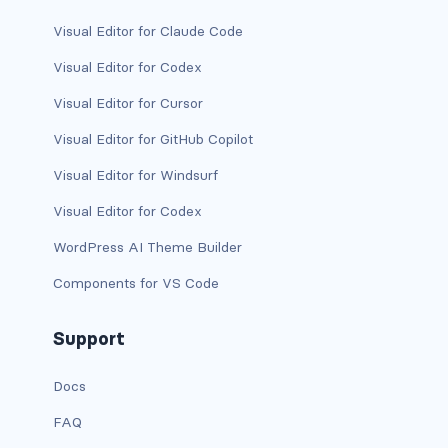
btn-close
Visual Editor for Claude Code
btn-close-white
Visual Editor for Codex
btn-danger
Visual Editor for Cursor
btn-dark
Visual Editor for GitHub Copilot
Visual Editor for Windsurf
btn-info
Visual Editor for Codex
btn-light
WordPress AI Theme Builder
btn-link
Components for VS Code
btn-outline-danger
Support
btn-outline-dark
Docs
btn-outline-info
FAQ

ABOUT THIS TASK
An exact copy of the entries from the line containing "Components for VS Code" through the last line is the expected answer.

EXERCISE RESULT
Components for VS Code
btn-outline-danger
Support
btn-outline-dark
Docs
btn-outline-info
FAQ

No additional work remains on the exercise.